Malaysian king decides to pardon opposition’s Anwar
KUALA LUMPUR – Agence France-Presse
Malaysia’s king has agreed to pardon Anwar Ibrahim, the country’s newly installed prime minister said yesterday, paving the way for the jailed opposition leader to return to politics and potentially become premier.
It was the latest dramatic development after Mahathir Mohamad’s opposition alliance inflicted a shock defeat on the long-ruling Barisan Nasional (BN) coalition, ending the corruption-riddled regime’s six-decade stranglehold on power.
Mahathir was sworn in on May 10, becoming the world’s oldest elected leader at 92.
Mahathir, who had ruled with an iron fist for over two decades before retiring in 2003, cut ties with BN due to allegations that the party’s leader and his ex-protégé Najib Razak oversaw the pillaging of sovereign wealth fund 1MDB.
The elderly politician joined forces with opposition parties that opposed him while in power and agreed that if elected, he would hand over the premiership to Anwar, his former nemesis.

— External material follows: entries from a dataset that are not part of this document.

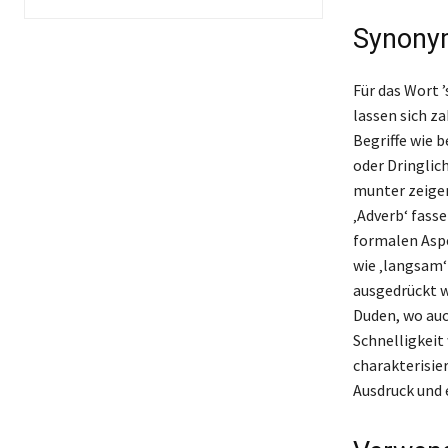
Synonym
Für das Wort ’
lassen sich z
Begriffe wie b
oder Dringlic
munter zeigen
‚Adverb‘ fasse
formalen Aspe
wie ‚langsam‘ 
ausgedrückt w
Duden, wo auc
Schnelligkeit
charakterisie
Ausdruck und 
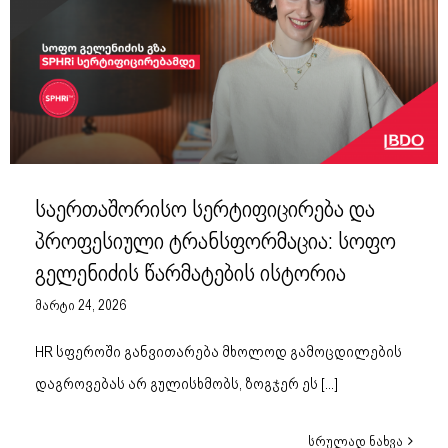
საერთაშორისო სერტიფიცირება და
პროფესიული ტრანსფორმაცია: სოფო
გელენიძის წარმატების ისტორია
მარტი 24, 2026
HR სფეროში განვითარება მხოლოდ გამოცდილების
დაგროვებას არ გულისხმობს, ზოგჯერ ეს
[...]
სრულად ნახვა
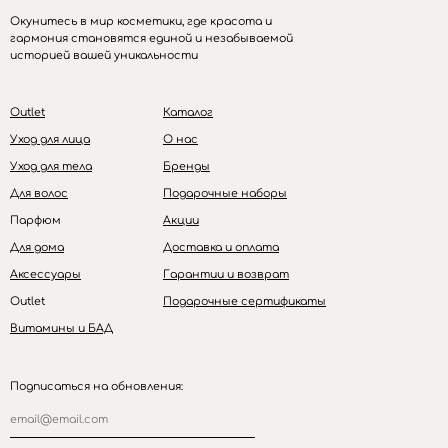
Окунитесь в мир косметики, где красота и
гармония становятся единой и незабываемой
историей вашей уникальности
Outlet
Каталог
Уход для лица
О нас
Уход для тела
Бренды
Для волос
Подарочные наборы
Парфюм
Акции
Для дома
Доставка и оплата
Аксессуары
Гарантии и возврат
Outlet
Подарочные сертификаты
Витамины и БАД
Подписаться на обновления:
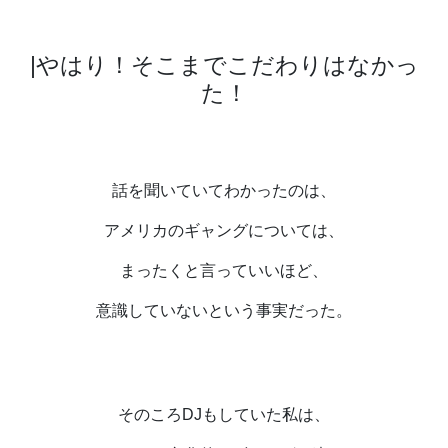
|
やはり！そこまでこだわりはなかっ
た！
話を聞いていてわかったのは、
アメリカのギャングについては、
まったくと言っていいほど、
意識していないという事実だった。
そのころ
DJ
もしていた私は、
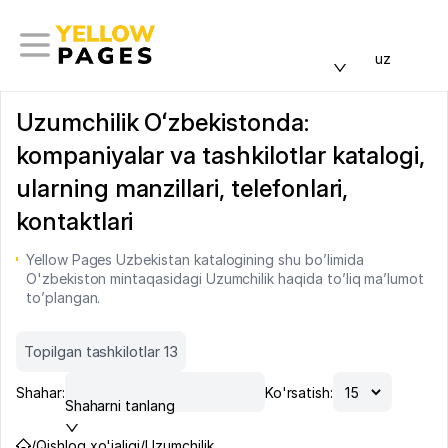
uz
Uzumchilik Oʻzbekistonda:
kompaniyalar va tashkilotlar katalogi,
ularning manzillari, telefonlari,
kontaktlari
Yellow Pages Uzbekistan katalogining shu bo’limida
O'zbekiston mintaqasidagi Uzumchilik haqida to’liq ma’lumot
to’plangan.
Topilgan tashkilotlar 13
Shahar:
Ko'rsatish:
Shaharni tanlang
/
Qishloq xo'jaligi
/
Uzumchilik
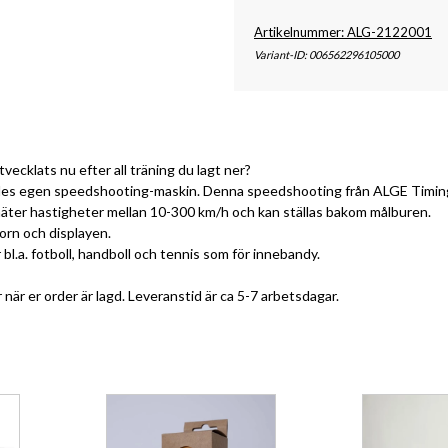
Artikelnummer: ALG-2122001
Variant-ID: 006562296105000
vecklats nu efter all träning du lagt ner?
 alldeles egen speedshooting-maskin. Denna speedshooting från ALGE Timin
mäter hastigheter mellan 10-300 km/h och kan ställas bakom målburen.
sorn och displayen.
 bl.a. fotboll, handboll och tennis som för innebandy.
när er order är lagd. Leveranstid är ca 5-7 arbetsdagar.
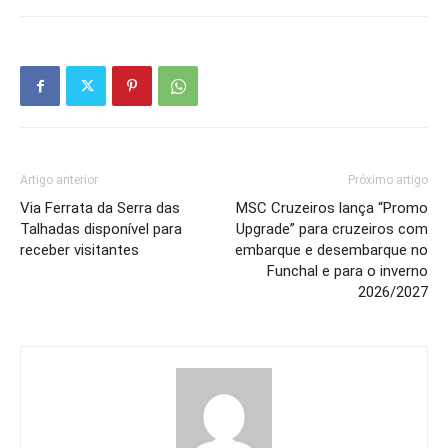
Artigo anterior
Próximo artigo
Via Ferrata da Serra das
MSC Cruzeiros lança “Promo
Talhadas disponível para
Upgrade” para cruzeiros com
receber visitantes
embarque e desembarque no
Funchal e para o inverno
2026/2027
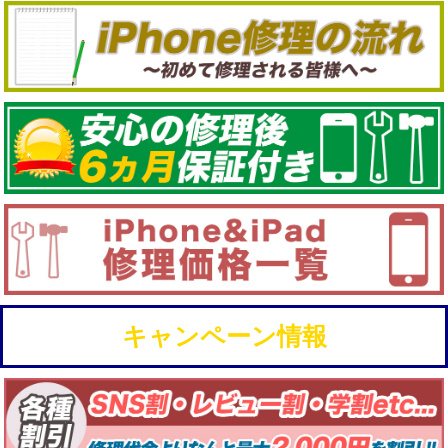
キャンペーン情報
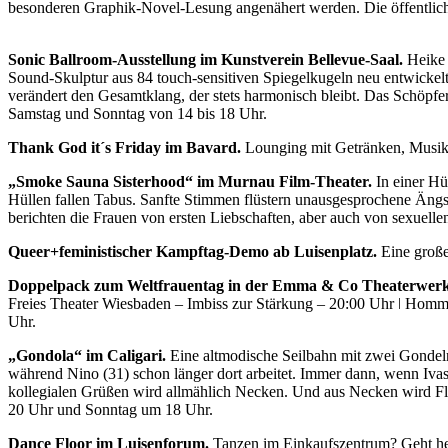
besonderen Graphik-Novel-Lesung angenähert werden. Die öffentlic
Sonic Ballroom-Ausstellung im Kunstverein Bellevue-Saal.
Heike 
Sound-Skulptur aus 84 touch-sensitiven Spiegelkugeln neu entwickelt
verändert den Gesamtklang, der stets harmonisch bleibt. Das Schöpfe
Samstag und Sonntag von 14 bis 18 Uhr.
Thank God it´s Friday im Bavard.
Lounging mit Getränken, Musik 
„Smoke Sauna Sisterhood“ im Murnau Film-Theater.
In einer Hü
Hüllen fallen Tabus. Sanfte Stimmen flüstern unausgesprochene Ängs
berichten die Frauen von ersten Liebschaften, aber auch von sexuel
Queer+feministischer Kampftag-Demo ab Luisenplatz.
Eine große
Doppelpack zum Weltfrauentag in der Emma & Co Theaterwerks
Freies Theater Wiesbaden – Imbiss zur Stärkung – 20:00 Uhr ǀ Hommag
Uhr.
„Gondola“ im Caligari.
Eine altmodische Seilbahn mit zwei Gondeln v
während Nino (31) schon länger dort arbeitet. Immer dann, wenn Ivas
kollegialen Grüßen wird allmählich Necken. Und aus Necken wird Fl
20 Uhr und Sonntag um 18 Uhr.
Dance Floor im Luisenforum.
Tanzen im Einkaufszentrum? Geht heu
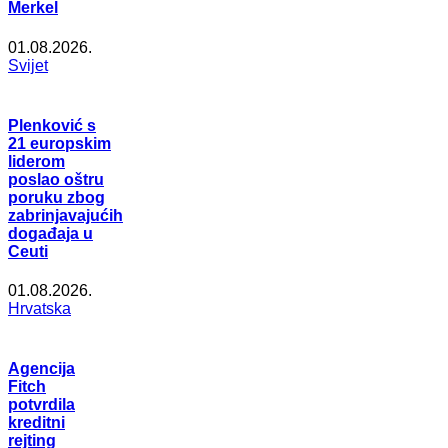
Merkel
01.08.2026.
Svijet
Plenković s
21 europskim
liderom
poslao oštru
poruku zbog
zabrinjavajućih
događaja u
Ceuti
01.08.2026.
Hrvatska
Agencija
Fitch
potvrdila
kreditni
rejting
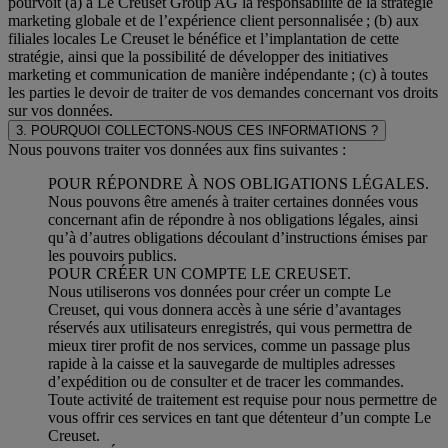
pourvoit (a) à Le Creuset Group AG la responsabilité de la stratégie
marketing globale et de l’expérience client personnalisée ; (b) aux
filiales locales Le Creuset le bénéfice et l’implantation de cette
stratégie, ainsi que la possibilité de développer des initiatives
marketing et communication de manière indépendante ; (c) à toutes
les parties le devoir de traiter de vos demandes concernant vos droits
sur vos données.
3. POURQUOI COLLECTONS-NOUS CES INFORMATIONS ?
Nous pouvons traiter vos données aux fins suivantes :
POUR RÉPONDRE À NOS OBLIGATIONS LÉGALES.
Nous pouvons être amenés à traiter certaines données vous
concernant afin de répondre à nos obligations légales, ainsi
qu’à d’autres obligations découlant d’instructions émises par
les pouvoirs publics.
POUR CRÉER UN COMPTE LE CREUSET.
Nous utiliserons vos données pour créer un compte Le
Creuset, qui vous donnera accès à une série d’avantages
réservés aux utilisateurs enregistrés, qui vous permettra de
mieux tirer profit de nos services, comme un passage plus
rapide à la caisse et la sauvegarde de multiples adresses
d’expédition ou de consulter et de tracer les commandes.
Toute activité de traitement est requise pour nous permettre de
vous offrir ces services en tant que détenteur d’un compte Le
Creuset.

Mahathir has previously said he would likely remain prime minister for two to three years, before transferring power to Anwar.
Anwar, from the People’s Justice Party, is a key long-time leader of the opposition alliance.

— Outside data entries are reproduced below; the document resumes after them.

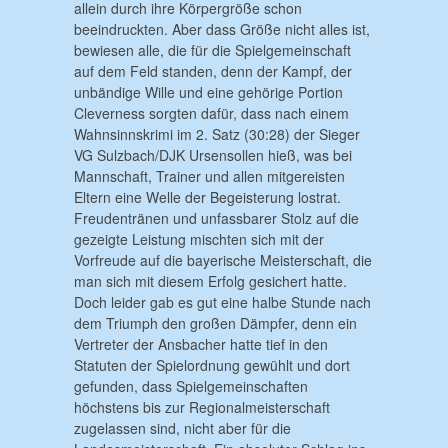
allein durch ihre Körpergröße schon
beeindruckten. Aber dass Größe nicht alles ist,
bewiesen alle, die für die Spielgemeinschaft
auf dem Feld standen, denn der Kampf, der
unbändige Wille und eine gehörige Portion
Cleverness sorgten dafür, dass nach einem
Wahnsinnskrimi im 2. Satz (30:28) der Sieger
VG Sulzbach/DJK Ursensollen hieß, was bei
Mannschaft, Trainer und allen mitgereisten
Eltern eine Welle der Begeisterung lostrat.
Freudentränen und unfassbarer Stolz auf die
gezeigte Leistung mischten sich mit der
Vorfreude auf die bayerische Meisterschaft, die
man sich mit diesem Erfolg gesichert hatte.
Doch leider gab es gut eine halbe Stunde nach
dem Triumph den großen Dämpfer, denn ein
Vertreter der Ansbacher hatte tief in den
Statuten der Spielordnung gewühlt und dort
gefunden, dass Spielgemeinschaften
höchstens bis zur Regionalmeisterschaft
zugelassen sind, nicht aber für die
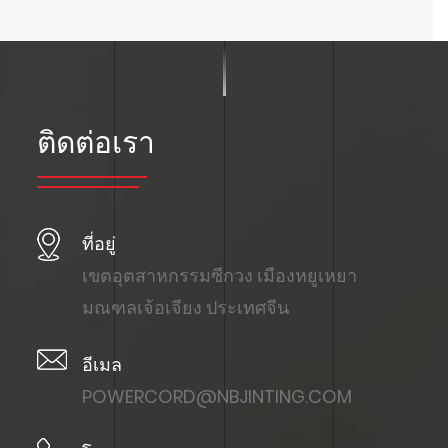
ติดต่อเรา
ที่อยู่
เขตอุตสาหกรรมซีกวง เมืองหยูเหยา
มณฑลเจ้อเจียง ประเทศจีน
อีเมล
POWERCORD@NBJINTING.COM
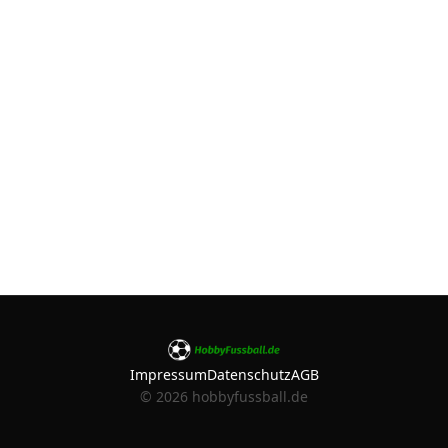
Impressum
Datenschutz
AGB
©
2026
hobbyfussball.de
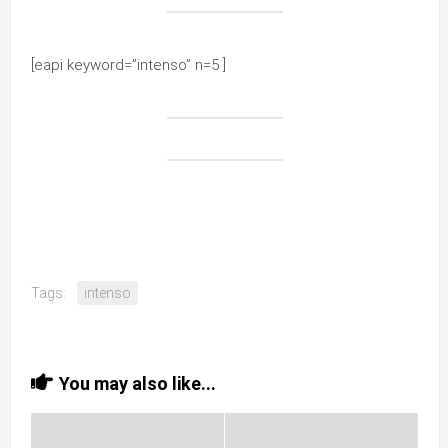
[eapi keyword=”intenso” n=5 ]
Tags:
intenso
You may also like...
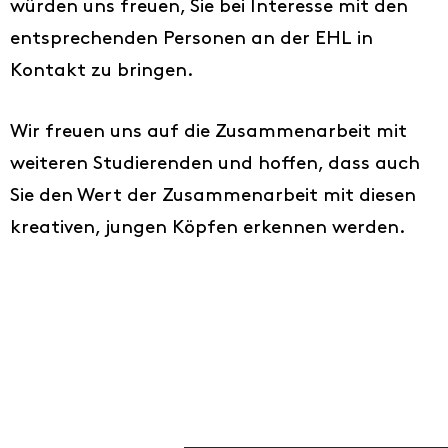
würden uns freuen, Sie bei Interesse mit den
entsprechenden Personen an der EHL in
Kontakt zu bringen.
Wir freuen uns auf die Zusammenarbeit mit
weiteren Studierenden und hoffen, dass auch
Sie den Wert der Zusammenarbeit mit diesen
kreativen, jungen Köpfen erkennen werden.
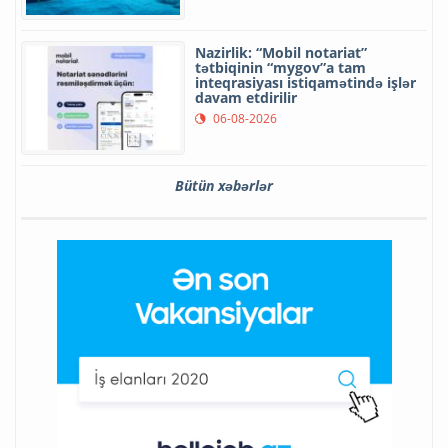
Nazirlik: “Mobil notariat”
tətbiqinin “mygov”a tam
inteqrasiyası istiqamətində işlər
davam etdirilir
06-08-2026
Bütün xəbərlər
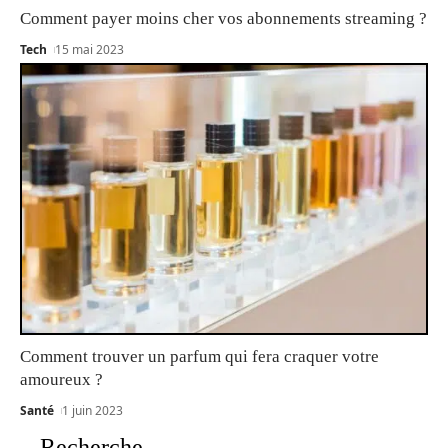
Comment payer moins cher vos abonnements streaming ?
Tech
15 mai 2023
Comment trouver un parfum qui fera craquer votre
amoureux ?
Santé
1 juin 2023
Recherche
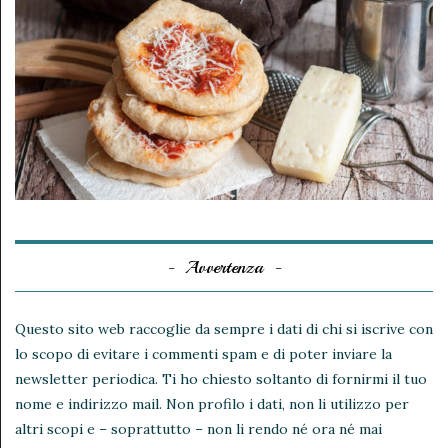
Avvertenza
Questo sito web raccoglie da sempre i dati di chi si iscrive con
lo scopo di evitare i commenti spam e di poter inviare la
newsletter periodica. Ti ho chiesto soltanto di fornirmi il tuo
nome e indirizzo mail. Non profilo i dati, non li utilizzo per
altri scopi e – soprattutto – non li rendo né ora né mai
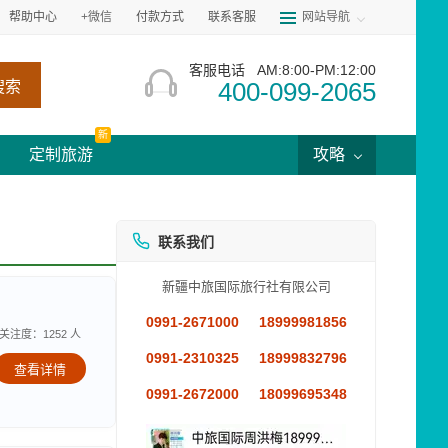
帮助中心
+微信
付款方式
联系客服
网站导航
客服电话
AM:8:00-PM:12:00
400-099-2065
搜索
新
定制旅游
攻略
联系我们
新疆中旅国际旅行社有限公司
0991-2671000
18999981856
关注度：1252 人
0991-2310325
18999832796
查看详情
0991-2672000
18099695348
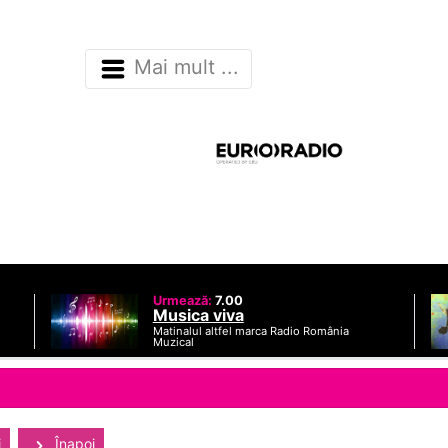
Mai mult ...
Urmează:
7.00
Musica viva
Matinalul altfel marca Radio România
Muzical
i
Înapoi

One of Malaysia’s most charismatic politicians, he was heir-apparent to the premiership until Mahathir sacked him in 1998 and he was subsequently jailed for sodomy and abuse of power. But in a remarkable turnaround, the pair reconciled and joined forces as allegations mounted over 1MDB and Najib became increasingly authoritarian, jailing opponents and introducing laws to stifle dissent.

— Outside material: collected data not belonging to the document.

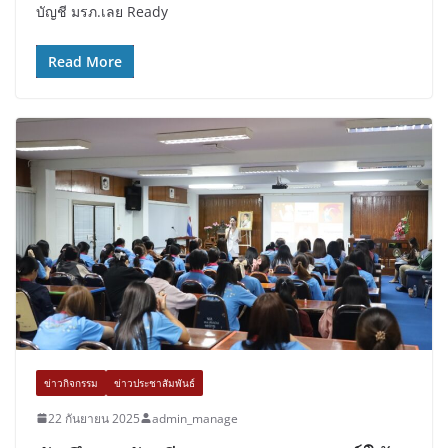
บัญชี มรภ.เลย Ready
Read More
ข่าวกิจกรรม
ข่าวประชาสัมพันธ์
22 กันยายน 2025
admin_manage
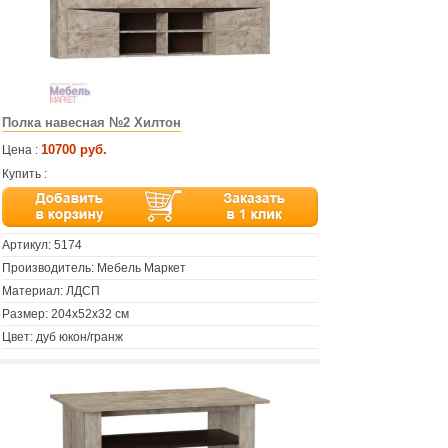
Полка навесная №2 Хилтон
10700 руб.
Цена :
Купить :
Артикул:
5174
Производитель: Мебель Маркет
Материал: ЛДСП
Размер: 204x52х32 см
Цвет: дуб юкон/гранж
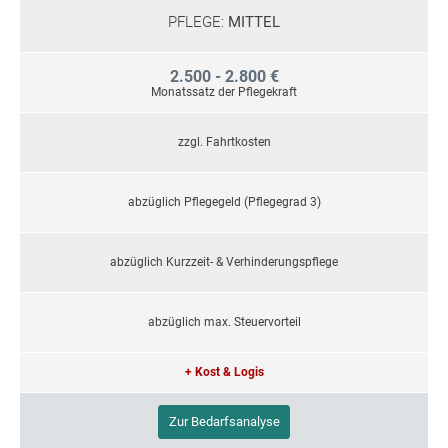
PFLEGE:
MITTEL
2.500 - 2.800 €
Monatssatz der Pflegekraft
zzgl. Fahrtkosten
abzüglich Pflegegeld (Pflegegrad 3)
abzüglich Kurzzeit- & Verhinderungspflege
abzüglich max. Steuervorteil
+ Kost & Logis
Zur Bedarfsanalyse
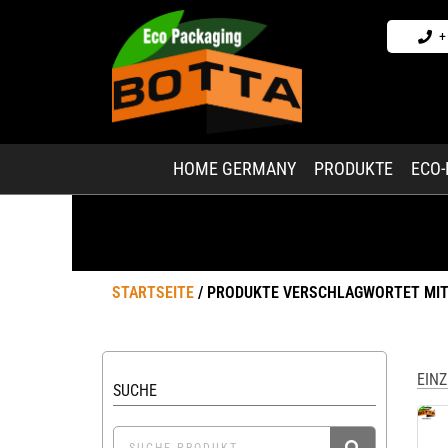
+
HOME GERMANY
PRODUKTE
ECO
STARTSEITE
/ PRODUKTE VERSCHLAGWORTET MIT
EIN
SUCHE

Anwar, now 70, was jailed again in 2015 during Najib’s rule, and had been due out next month.
The royal pardon would mean he could return to politics straight away. Without it, he would be banned from political life for five years.
“We will begin the... proper process of obtaining a pardon,” Mahathir told reporters. “He should be released immediately when he is pardoned.”
Mahathir also announced that 10 cabinet positions would be filled on Saturday, including finance, defence and foreign affairs.
Asked about 1MDB, he accused Attorney-General Mohamed Ali Apandi - who cleared Najib over the scandal - of having “undermined his own credibility.”
“He in fact has hidden evidence of wrongdoing and that is wrong in law,” he said. “Our intention is to go for people who have shown a tendency to be corrupt or who had committed known corrupt crimes.”
In 2016, Apandi said the Saudi royal family was the source of $681 million that mysteriously appeared in Najib’s bank accounts, and closed the 1MDB probe.
Apandi came to office after Najib sacked the previous attorney general, who was believed to be aggressively investigating the matter.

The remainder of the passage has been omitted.